Part of coaching youth soccer and other youth sport is managing the players' parents' behavior. Davis relates his own experiences dealing with over-enthusiastic, and sometimes problematic, sideline parents and guardians. First and foremost, he starts with a pre-season parent meeting. This helps them understand how their behavior can either encourage and support the team or distract from the experience if not appropriate. This also helps avoid parent/coach conflict during the season. Set expectations early, let parents know that yelling on the sidelines is not acceptable.
Davis also tries to set an example as the coach. He brings a chair and calmly sits during the games. He calmly focuses on teachable moments and talks to the players on the sideline. He makes sure that at no point during the game do parents see him yelling, other than in an encouraging way. This sets the standard for parents watching the game on the other sideline, and hopefully makes clear what is expected.

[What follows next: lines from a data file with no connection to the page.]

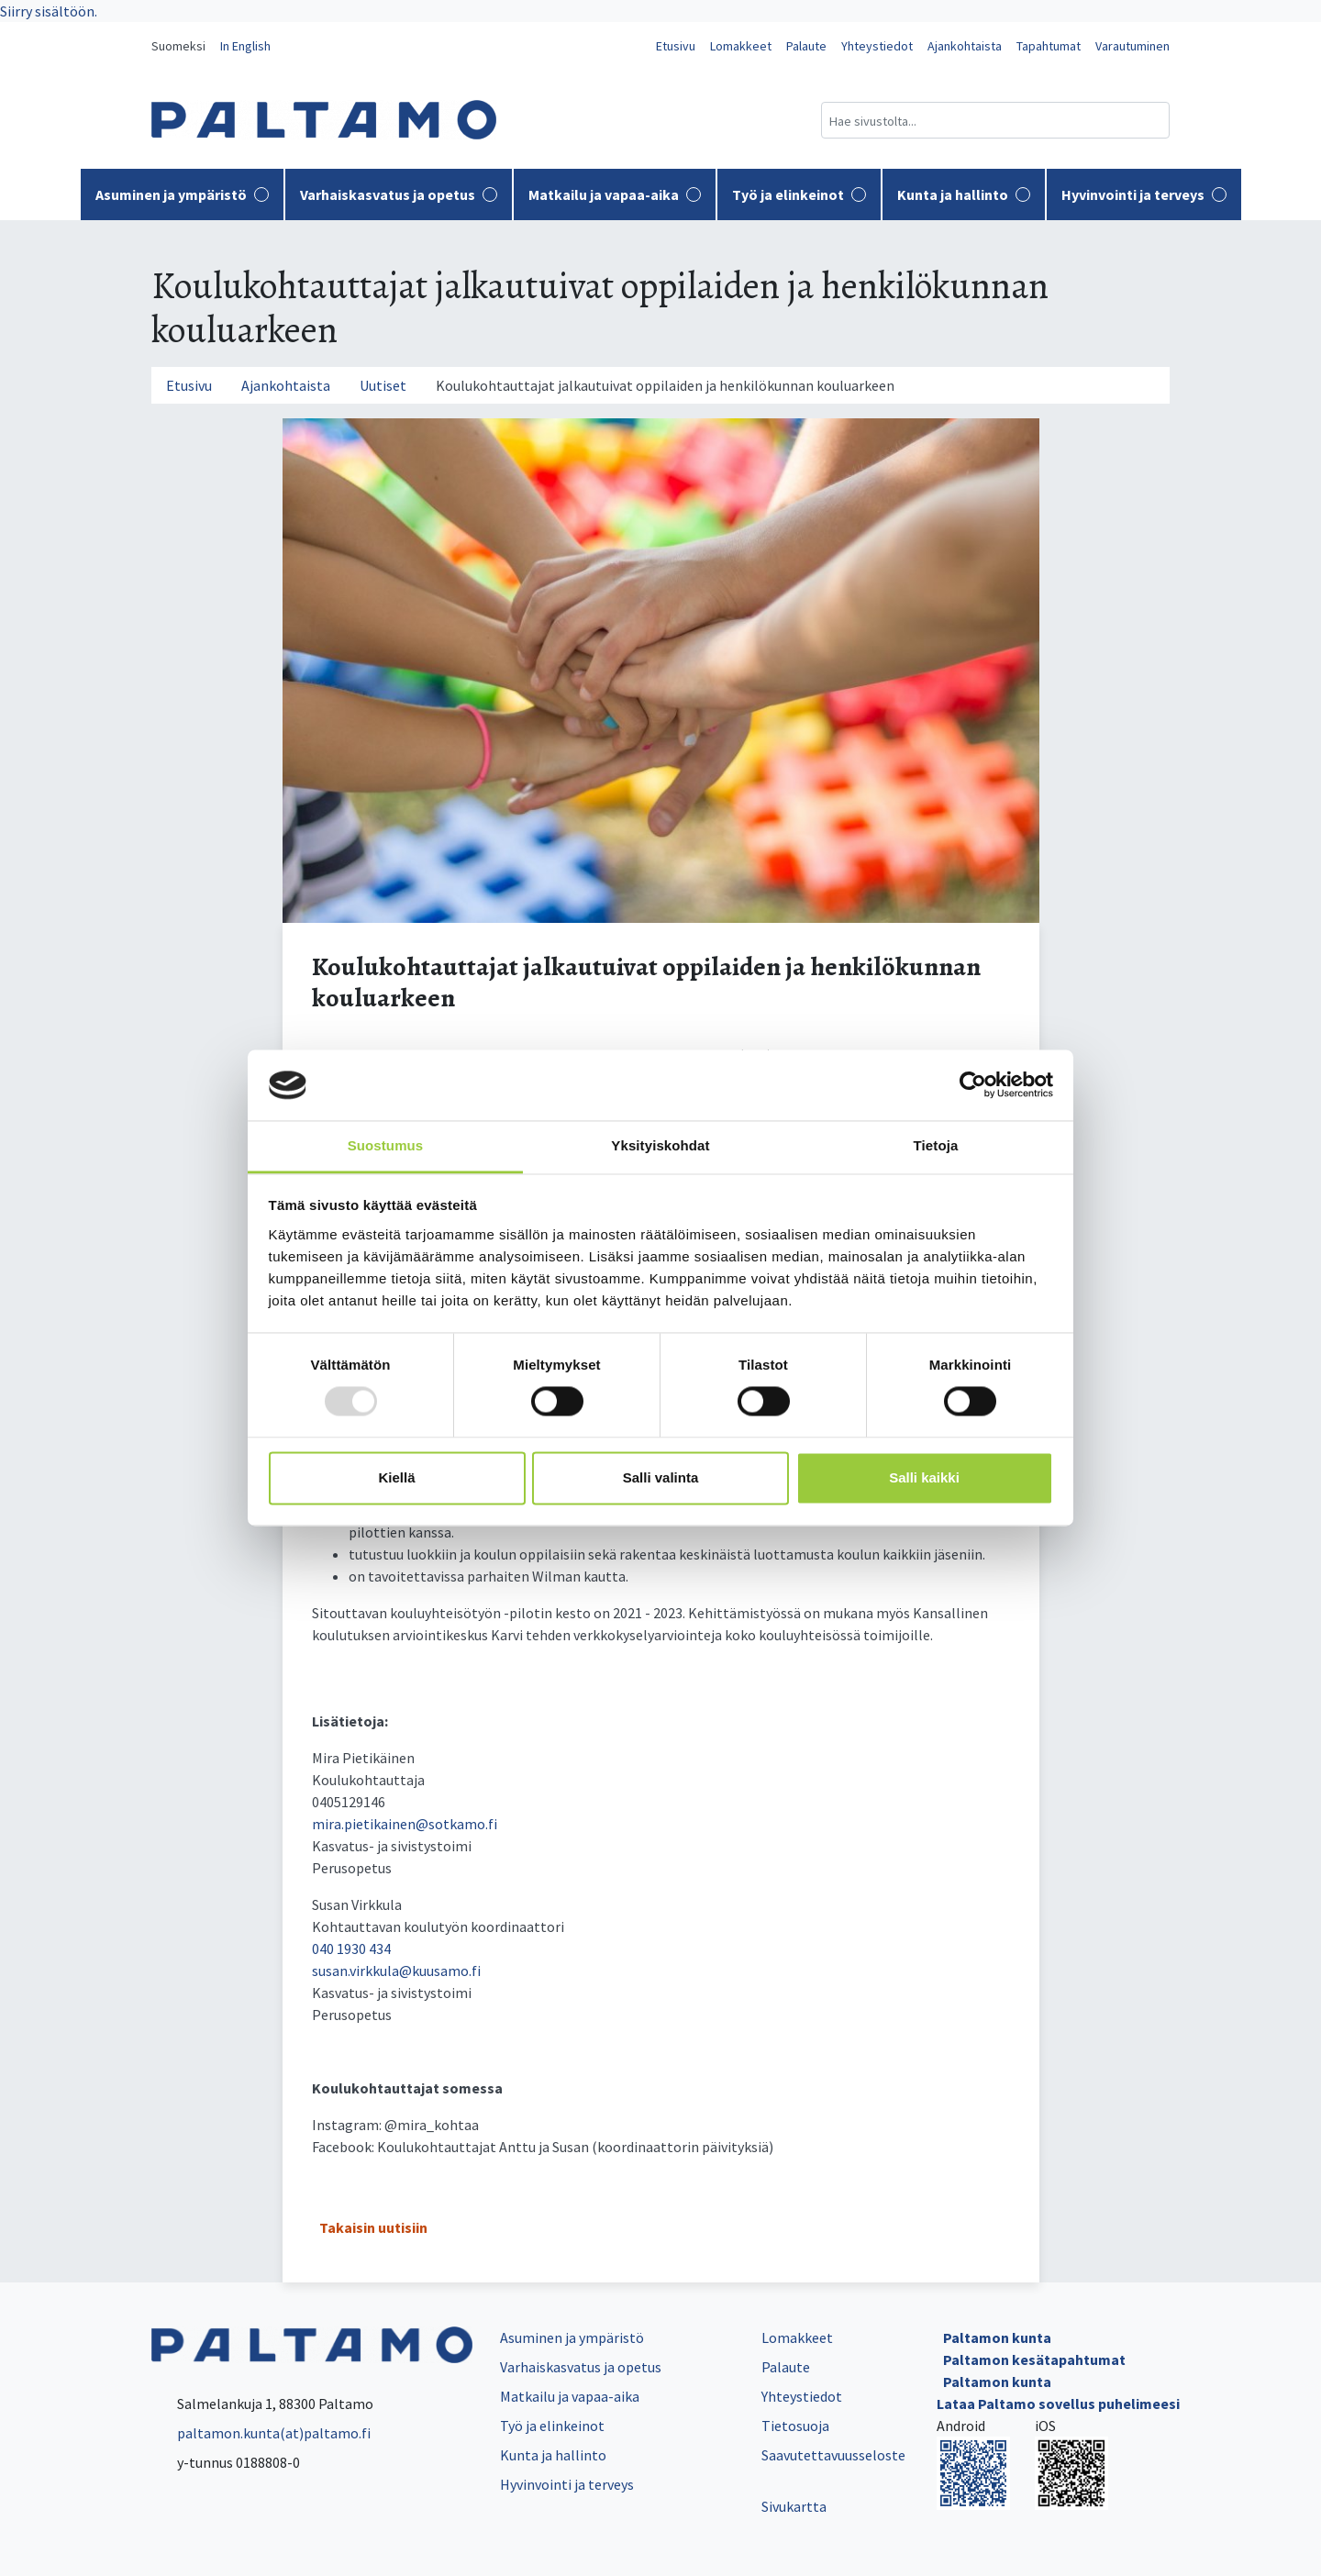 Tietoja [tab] (936, 1145)
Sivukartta (794, 2506)
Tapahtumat (1048, 46)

Finally, if parents are still behaving in a way that’s distracting or negatively impacting the team, Davis will videotape them and let them see how their behavior looks and what impression if leaves on players and other fans. Hopefully parents come to an understanding of appropriate behavior before this is necessary, but sometimes they lack the recognition to make behavioral changes. Whatever it takes, managing sports parents’ behavior is a component of coaching youth teams and maintaining the right culture.